*** Opening of DATA SHOWN ***

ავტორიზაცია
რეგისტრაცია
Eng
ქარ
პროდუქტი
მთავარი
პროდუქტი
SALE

*** Close of DATA SHOWN ***
*** Opening of DATA SHOWN ***

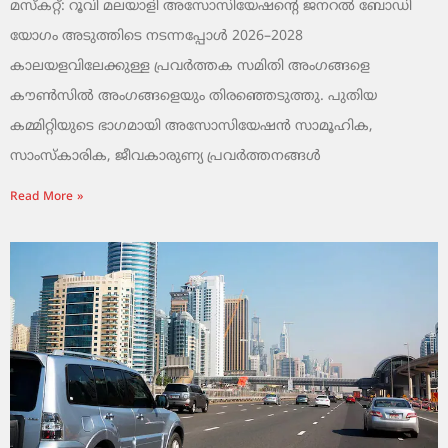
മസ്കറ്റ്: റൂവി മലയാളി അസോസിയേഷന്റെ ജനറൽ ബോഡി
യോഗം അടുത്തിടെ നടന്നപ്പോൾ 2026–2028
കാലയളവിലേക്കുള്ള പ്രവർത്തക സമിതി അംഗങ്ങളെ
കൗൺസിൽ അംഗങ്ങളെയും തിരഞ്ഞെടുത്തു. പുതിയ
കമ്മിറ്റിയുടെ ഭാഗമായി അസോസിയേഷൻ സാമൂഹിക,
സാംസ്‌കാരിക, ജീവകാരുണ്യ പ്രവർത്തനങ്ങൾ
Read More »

*** Close of DATA SHOWN ***

__WORK INSTRUCTIONS__: Read through the lines above and collect those that contain the string "രവർത".

__FINISHED EXERCISE__:
കാലയളവിലേക്കുള്ള പ്രവർത്തക സമിതി അംഗങ്ങളെ
സാംസ്‌കാരിക, ജീവകാരുണ്യ പ്രവർത്തനങ്ങൾ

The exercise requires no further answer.